To a group of public affairs administrators at research universities, it was but the latest sign that science news was going to have a more and more difficult time reaching the public. Many daily newspapers that once had science reporters or science pages have eliminated them, and many traditional print publications are these days struggling to survive.

So the university administrators decided to create a Web site in which they could distribute writing about their researchers and their work directly to the public -- without counting on journalists. The result is Futurity, which today shifts from beta to an officially live site. The site features writing about research at 35 universities in the United States and Canada (all of them members of the Association of American Universities). Among the kickoff articles are pieces on the Arctic climate (from the University of Colorado at Boulder), worm genetics (from Yale University), and nanomedicine (from Northwestern University).

While the articles are in some ways similar to those produced by university news offices for press releases or articles in faculty/staff newsletters, some of the Futurity articles are edited to have fewer mentions of university names and the kinds of references that shout "press release." There is no advertising on the site.

The goal of the Web site is not to compete with Science and Nature, but rather to reach interested members of the general public, said Bill Murphy, one of the co-founders and vice president for communications at the University of Rochester. Imagining the intended reader, Murphy said, the founders saw as the typical reader "a person who is not a scientist, but the person who used to read a news magazine or newspaper and look forward to finding the science section."

Each university contributed $2,000 to help get the site off the ground, and the goal is to build traffic through viral (and largely free) techniques. Murphy said that at some point in the future, the project may reconsider the limit on participation to AAU members, but that the universities involved believed that some measure was needed to group the institutions.

The announcement comes amid growing discussion among scientists about whether they have sufficient avenues to reach the public. An article in Nature in March noted that as science journalism has struggled for space outside of science publications, science blogging has been on the rise -- and is now used by science journalists for story ideas.
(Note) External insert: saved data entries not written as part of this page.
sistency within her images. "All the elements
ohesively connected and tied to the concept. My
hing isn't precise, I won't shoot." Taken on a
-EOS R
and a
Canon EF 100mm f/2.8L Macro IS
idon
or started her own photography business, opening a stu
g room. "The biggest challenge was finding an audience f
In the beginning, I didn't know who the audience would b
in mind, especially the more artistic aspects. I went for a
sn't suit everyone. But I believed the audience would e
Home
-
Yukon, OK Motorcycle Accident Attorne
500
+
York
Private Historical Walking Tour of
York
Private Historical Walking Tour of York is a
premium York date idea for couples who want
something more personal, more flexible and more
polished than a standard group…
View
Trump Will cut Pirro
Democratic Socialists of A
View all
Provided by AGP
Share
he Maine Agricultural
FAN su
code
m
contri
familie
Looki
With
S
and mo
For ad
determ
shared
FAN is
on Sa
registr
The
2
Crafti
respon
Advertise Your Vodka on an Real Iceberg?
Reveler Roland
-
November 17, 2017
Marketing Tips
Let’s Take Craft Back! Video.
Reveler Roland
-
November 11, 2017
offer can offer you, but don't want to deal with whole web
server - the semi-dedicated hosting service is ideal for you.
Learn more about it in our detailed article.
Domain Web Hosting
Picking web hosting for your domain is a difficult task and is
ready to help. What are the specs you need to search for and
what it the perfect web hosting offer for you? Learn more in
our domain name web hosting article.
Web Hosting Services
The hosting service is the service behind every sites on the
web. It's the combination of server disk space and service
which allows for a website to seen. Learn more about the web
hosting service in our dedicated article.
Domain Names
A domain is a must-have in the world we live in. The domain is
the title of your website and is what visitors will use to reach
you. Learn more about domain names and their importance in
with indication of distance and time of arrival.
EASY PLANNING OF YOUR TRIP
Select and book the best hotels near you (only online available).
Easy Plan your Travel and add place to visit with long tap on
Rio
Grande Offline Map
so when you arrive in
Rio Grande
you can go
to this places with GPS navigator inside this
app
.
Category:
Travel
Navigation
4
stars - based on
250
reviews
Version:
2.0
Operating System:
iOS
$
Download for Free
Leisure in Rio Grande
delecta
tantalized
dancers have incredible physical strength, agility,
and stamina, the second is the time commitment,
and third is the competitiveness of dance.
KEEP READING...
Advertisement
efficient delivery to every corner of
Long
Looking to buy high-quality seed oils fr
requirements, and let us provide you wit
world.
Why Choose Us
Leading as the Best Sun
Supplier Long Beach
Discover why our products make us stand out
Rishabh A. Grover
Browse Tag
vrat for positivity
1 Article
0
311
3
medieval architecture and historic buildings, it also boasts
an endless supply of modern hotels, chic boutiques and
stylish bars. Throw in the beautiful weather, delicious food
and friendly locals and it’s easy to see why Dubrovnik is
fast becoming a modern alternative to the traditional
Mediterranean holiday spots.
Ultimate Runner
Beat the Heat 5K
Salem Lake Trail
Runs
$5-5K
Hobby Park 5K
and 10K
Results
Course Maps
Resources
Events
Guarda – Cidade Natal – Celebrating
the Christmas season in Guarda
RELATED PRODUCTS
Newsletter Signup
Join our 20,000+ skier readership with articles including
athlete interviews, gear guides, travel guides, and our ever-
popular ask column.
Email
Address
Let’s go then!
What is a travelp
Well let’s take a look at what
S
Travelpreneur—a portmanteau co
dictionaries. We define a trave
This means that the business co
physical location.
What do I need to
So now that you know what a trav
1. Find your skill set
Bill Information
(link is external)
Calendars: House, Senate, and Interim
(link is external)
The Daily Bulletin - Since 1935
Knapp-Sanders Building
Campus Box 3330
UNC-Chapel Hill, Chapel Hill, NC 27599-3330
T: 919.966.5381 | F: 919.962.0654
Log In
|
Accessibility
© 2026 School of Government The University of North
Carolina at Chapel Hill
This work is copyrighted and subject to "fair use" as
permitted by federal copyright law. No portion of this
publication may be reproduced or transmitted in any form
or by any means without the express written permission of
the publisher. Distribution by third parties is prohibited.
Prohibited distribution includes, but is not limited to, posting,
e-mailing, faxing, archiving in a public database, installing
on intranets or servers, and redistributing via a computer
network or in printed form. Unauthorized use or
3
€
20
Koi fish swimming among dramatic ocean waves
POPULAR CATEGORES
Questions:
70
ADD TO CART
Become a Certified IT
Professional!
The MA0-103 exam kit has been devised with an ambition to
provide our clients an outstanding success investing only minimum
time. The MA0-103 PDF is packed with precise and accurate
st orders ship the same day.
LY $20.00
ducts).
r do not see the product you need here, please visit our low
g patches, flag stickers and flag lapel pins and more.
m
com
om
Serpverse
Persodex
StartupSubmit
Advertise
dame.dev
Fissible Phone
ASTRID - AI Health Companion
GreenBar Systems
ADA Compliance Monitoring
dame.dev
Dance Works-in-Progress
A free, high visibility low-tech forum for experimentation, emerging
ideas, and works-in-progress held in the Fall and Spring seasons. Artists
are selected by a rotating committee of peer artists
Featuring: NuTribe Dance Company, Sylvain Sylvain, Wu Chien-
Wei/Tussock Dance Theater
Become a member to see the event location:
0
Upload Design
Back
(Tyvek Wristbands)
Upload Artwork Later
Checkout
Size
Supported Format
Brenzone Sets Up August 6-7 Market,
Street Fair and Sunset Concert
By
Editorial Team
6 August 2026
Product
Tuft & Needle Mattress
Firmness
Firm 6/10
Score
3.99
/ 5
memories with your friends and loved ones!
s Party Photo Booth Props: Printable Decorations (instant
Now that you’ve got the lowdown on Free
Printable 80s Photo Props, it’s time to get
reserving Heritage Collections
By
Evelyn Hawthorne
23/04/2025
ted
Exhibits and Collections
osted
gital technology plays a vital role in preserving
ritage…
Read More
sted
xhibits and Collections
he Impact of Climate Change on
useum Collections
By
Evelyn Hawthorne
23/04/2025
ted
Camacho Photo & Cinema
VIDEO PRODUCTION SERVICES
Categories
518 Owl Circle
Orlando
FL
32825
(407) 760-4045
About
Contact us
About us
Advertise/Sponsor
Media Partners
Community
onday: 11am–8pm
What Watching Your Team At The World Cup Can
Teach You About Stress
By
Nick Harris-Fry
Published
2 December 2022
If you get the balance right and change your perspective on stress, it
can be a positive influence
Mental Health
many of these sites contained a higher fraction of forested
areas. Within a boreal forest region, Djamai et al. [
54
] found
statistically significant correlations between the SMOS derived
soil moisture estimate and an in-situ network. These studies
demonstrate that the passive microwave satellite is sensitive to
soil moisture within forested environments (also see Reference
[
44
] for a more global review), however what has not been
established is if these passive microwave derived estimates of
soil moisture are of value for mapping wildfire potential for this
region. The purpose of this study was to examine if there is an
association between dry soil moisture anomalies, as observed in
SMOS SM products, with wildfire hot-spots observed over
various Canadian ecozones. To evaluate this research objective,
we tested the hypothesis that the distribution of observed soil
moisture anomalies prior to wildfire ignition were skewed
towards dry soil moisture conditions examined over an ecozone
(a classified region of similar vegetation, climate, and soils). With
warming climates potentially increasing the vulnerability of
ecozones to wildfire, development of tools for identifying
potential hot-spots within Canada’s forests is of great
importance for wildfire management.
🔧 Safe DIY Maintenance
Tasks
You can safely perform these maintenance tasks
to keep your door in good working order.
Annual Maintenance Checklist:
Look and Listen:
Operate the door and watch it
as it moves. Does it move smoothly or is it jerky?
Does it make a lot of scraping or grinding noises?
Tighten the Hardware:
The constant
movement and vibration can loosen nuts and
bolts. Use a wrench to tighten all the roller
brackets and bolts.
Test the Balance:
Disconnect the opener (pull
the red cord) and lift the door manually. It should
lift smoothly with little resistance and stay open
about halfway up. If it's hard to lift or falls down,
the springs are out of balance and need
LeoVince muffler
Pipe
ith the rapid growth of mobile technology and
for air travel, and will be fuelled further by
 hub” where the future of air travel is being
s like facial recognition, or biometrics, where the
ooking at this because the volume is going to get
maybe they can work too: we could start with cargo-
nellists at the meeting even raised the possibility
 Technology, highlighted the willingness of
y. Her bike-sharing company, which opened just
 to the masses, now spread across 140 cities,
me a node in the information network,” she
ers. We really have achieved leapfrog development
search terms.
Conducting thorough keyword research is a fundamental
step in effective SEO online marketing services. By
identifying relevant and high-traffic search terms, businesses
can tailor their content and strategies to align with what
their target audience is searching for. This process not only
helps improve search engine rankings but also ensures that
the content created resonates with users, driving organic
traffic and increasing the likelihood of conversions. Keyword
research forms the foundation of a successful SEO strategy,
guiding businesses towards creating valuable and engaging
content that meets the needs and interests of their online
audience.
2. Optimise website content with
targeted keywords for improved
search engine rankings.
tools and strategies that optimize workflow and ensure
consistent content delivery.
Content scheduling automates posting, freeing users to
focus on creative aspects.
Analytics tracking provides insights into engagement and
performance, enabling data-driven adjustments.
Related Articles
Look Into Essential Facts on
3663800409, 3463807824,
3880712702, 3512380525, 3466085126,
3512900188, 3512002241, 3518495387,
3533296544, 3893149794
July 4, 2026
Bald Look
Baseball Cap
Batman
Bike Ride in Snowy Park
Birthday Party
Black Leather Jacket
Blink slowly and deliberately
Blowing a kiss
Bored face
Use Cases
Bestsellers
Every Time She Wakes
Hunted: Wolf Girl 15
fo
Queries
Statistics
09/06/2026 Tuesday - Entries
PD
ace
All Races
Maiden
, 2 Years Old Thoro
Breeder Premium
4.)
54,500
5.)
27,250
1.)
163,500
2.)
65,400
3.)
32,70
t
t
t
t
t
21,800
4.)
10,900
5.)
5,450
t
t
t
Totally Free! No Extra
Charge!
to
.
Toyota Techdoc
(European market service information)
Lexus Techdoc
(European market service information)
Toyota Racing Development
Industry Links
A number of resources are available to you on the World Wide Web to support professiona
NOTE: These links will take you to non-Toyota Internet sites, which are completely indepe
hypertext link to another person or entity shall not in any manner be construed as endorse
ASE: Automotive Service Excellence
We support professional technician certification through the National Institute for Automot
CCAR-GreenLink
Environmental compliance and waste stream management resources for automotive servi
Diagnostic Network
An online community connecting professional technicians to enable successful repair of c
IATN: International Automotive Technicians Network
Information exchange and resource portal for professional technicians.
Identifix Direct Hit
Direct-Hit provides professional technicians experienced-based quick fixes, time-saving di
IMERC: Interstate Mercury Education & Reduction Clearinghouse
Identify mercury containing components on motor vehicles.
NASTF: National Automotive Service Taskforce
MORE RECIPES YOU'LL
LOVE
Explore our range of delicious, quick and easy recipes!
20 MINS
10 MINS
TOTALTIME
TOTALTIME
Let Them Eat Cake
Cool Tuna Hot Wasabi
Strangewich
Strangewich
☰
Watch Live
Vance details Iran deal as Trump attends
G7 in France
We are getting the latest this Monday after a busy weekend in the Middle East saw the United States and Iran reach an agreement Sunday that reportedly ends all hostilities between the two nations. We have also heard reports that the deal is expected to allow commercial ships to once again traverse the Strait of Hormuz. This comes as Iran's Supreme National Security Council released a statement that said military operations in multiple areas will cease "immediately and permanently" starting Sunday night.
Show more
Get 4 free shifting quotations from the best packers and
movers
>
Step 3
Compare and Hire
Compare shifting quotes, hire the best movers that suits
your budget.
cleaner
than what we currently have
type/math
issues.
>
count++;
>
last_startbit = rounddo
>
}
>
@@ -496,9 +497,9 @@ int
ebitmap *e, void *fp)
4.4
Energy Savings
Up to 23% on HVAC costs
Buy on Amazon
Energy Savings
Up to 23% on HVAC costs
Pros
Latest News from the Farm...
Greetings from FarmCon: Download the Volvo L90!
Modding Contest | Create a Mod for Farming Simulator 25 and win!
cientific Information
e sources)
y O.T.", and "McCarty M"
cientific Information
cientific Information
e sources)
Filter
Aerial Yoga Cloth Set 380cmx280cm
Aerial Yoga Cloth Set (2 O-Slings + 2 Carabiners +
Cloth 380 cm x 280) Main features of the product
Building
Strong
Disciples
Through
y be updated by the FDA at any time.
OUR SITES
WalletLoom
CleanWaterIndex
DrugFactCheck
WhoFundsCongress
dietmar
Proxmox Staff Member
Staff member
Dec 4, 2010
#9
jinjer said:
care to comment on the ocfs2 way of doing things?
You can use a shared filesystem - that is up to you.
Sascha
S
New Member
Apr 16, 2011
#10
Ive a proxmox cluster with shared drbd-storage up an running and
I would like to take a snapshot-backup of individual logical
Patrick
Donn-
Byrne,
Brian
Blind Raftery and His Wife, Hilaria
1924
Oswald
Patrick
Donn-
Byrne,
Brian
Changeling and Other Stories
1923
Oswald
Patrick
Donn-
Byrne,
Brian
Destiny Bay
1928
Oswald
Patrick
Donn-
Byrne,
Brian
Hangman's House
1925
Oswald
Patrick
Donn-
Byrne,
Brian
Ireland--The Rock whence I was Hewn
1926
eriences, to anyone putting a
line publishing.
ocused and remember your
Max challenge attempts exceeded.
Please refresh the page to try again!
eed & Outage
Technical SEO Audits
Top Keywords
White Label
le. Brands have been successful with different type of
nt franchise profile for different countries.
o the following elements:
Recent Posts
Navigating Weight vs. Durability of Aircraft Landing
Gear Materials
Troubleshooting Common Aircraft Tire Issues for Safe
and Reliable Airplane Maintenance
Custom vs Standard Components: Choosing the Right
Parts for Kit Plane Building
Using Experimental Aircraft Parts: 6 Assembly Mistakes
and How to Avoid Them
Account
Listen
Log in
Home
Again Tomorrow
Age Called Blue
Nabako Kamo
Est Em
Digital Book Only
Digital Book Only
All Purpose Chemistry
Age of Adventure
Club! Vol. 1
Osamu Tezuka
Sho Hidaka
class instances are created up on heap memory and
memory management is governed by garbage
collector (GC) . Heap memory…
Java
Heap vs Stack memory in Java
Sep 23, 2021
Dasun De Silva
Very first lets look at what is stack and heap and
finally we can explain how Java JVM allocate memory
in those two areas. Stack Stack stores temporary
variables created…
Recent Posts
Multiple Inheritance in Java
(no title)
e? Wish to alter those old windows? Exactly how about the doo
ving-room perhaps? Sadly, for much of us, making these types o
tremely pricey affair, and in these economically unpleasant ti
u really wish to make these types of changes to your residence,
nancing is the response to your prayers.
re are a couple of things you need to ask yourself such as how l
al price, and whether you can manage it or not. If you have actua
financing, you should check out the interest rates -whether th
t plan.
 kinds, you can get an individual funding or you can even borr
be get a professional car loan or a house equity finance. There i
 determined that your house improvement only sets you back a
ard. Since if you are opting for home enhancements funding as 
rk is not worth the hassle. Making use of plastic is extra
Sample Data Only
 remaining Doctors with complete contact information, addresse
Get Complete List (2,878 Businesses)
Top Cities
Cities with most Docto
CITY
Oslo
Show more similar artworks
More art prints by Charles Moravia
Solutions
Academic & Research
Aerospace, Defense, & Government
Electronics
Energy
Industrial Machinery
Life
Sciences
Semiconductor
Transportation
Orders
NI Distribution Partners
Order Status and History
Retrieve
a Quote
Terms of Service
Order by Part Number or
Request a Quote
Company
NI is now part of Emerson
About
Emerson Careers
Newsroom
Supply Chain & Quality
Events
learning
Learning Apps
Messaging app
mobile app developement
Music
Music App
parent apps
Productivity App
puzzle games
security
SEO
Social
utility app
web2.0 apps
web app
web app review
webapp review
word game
An while the article noted a range of views among scientists about whether these trends are good, it suggested that many see as long gone the day that science reached the public through an orderly process of journal publication, followed by mainstream press coverage.

As the article noted, some universities have already tried to promote science discussion through Web sites that try to produce the kind of journalism many scientists miss.

For example, the School of Forestry and Environmental Studies at Yale (one of the Futurity universities) produces a Web site Yale Environment 360, with news, analysis and opinion articles about environmental issues -- with an emphasis on the research behind the issues.